INPUT FOR THIS TASK:
....

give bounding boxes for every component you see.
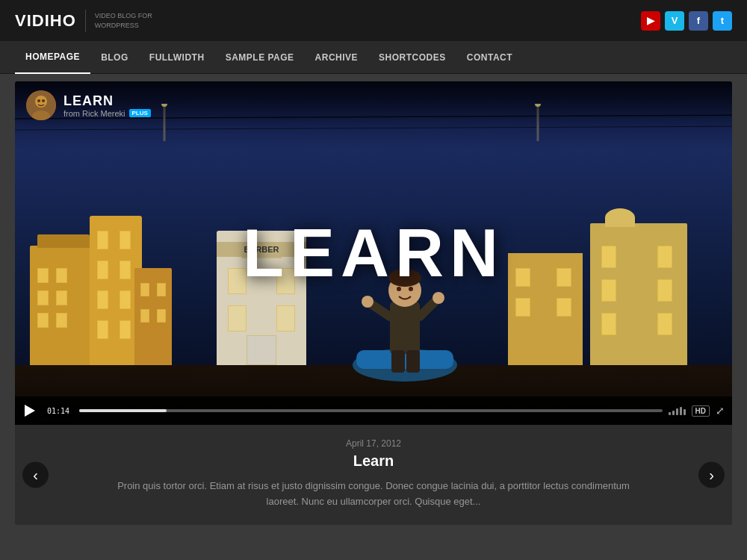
nav-item-shortcodes[interactable]: SHORTCODES [368, 41, 456, 74]
logo-divider [85, 10, 86, 32]
nav-item-homepage[interactable]: HOMEPAGE [15, 41, 90, 74]
svg-point-12 [362, 296, 374, 308]
post-info: April 17, 2012 Learn Proin quis tortor o… [15, 425, 732, 525]
building-right-2 [590, 223, 687, 365]
site-logo[interactable]: VIDIHO [15, 11, 76, 31]
nav-link-fullwidth[interactable]: FULLWIDTH [139, 41, 215, 74]
site-navigation: HOMEPAGE BLOG FULLWIDTH SAMPLE PAGE ARCH… [0, 41, 747, 74]
svg-rect-15 [406, 350, 420, 373]
svg-rect-7 [390, 302, 420, 354]
video-overlay-text: LEARN [243, 215, 504, 292]
nav-list: HOMEPAGE BLOG FULLWIDTH SAMPLE PAGE ARCH… [15, 41, 523, 74]
video-player[interactable]: BARBER [15, 81, 732, 425]
social-icons: ▶ V f t [641, 11, 732, 31]
progress-bar[interactable] [79, 409, 662, 412]
facebook-icon[interactable]: f [689, 11, 708, 31]
nav-link-homepage[interactable]: HOMEPAGE [15, 41, 90, 74]
video-header: LEARN from Rick Mereki PLUS [15, 81, 732, 129]
fullscreen-icon[interactable]: ⤢ [716, 405, 725, 417]
progress-fill [79, 409, 167, 412]
play-icon [25, 405, 35, 417]
video-controls[interactable]: 01:14 HD ⤢ [15, 396, 732, 425]
nav-link-blog[interactable]: BLOG [90, 41, 139, 74]
nav-link-contact[interactable]: CONTACT [456, 41, 523, 74]
twitter-icon[interactable]: t [713, 11, 732, 31]
svg-rect-14 [391, 350, 405, 373]
nav-link-archive[interactable]: ARCHIVE [305, 41, 369, 74]
prev-arrow[interactable]: ‹ [22, 461, 49, 488]
volume-icon[interactable] [669, 407, 686, 415]
nav-item-contact[interactable]: CONTACT [456, 41, 523, 74]
video-meta: LEARN from Rick Mereki PLUS [63, 93, 151, 118]
nav-link-sample-page[interactable]: SAMPLE PAGE [215, 41, 305, 74]
vimeo-icon[interactable]: V [665, 11, 684, 31]
building-left-1 [30, 246, 97, 365]
post-info-wrapper: April 17, 2012 Learn Proin quis tortor o… [15, 425, 732, 525]
post-excerpt: Proin quis tortor orci. Etiam at risus e… [112, 479, 635, 510]
video-post: LEARN from Rick Mereki PLUS [15, 81, 732, 525]
post-date: April 17, 2012 [30, 438, 717, 449]
nav-item-blog[interactable]: BLOG [90, 41, 139, 74]
play-button[interactable] [22, 403, 37, 418]
plus-badge: PLUS [129, 109, 151, 117]
avatar [26, 90, 56, 120]
logo-tagline: VIDEO BLOG FOR WORDPRESS [95, 11, 152, 30]
hd-badge: HD [692, 405, 710, 417]
next-arrow[interactable]: › [698, 461, 725, 488]
nav-item-sample-page[interactable]: SAMPLE PAGE [215, 41, 305, 74]
nav-item-fullwidth[interactable]: FULLWIDTH [139, 41, 215, 74]
video-author: from Rick Mereki PLUS [63, 109, 151, 118]
svg-point-4 [42, 99, 45, 102]
video-title-small: LEARN [63, 93, 151, 109]
building-left-3 [134, 268, 172, 365]
svg-point-3 [37, 99, 40, 102]
nav-item-archive[interactable]: ARCHIVE [305, 41, 369, 74]
logo-area: VIDIHO VIDEO BLOG FOR WORDPRESS [15, 10, 152, 32]
time-display: 01:14 [43, 405, 73, 417]
youtube-icon[interactable]: ▶ [641, 11, 660, 31]
svg-point-13 [433, 292, 444, 304]
site-header: VIDIHO VIDEO BLOG FOR WORDPRESS ▶ V f t [0, 0, 747, 41]
nav-link-shortcodes[interactable]: SHORTCODES [368, 41, 456, 74]
building-right-1 [508, 253, 583, 365]
main-content: LEARN from Rick Mereki PLUS [0, 74, 747, 532]
post-title[interactable]: Learn [30, 452, 717, 470]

....

WHAT YOU WILL DO: Return all lines above that mention the word "point".

RESPONSE AREA:
svg-point-12 [362, 296, 374, 308]
svg-point-4 [42, 99, 45, 102]
svg-point-3 [37, 99, 40, 102]
svg-point-13 [433, 292, 444, 304]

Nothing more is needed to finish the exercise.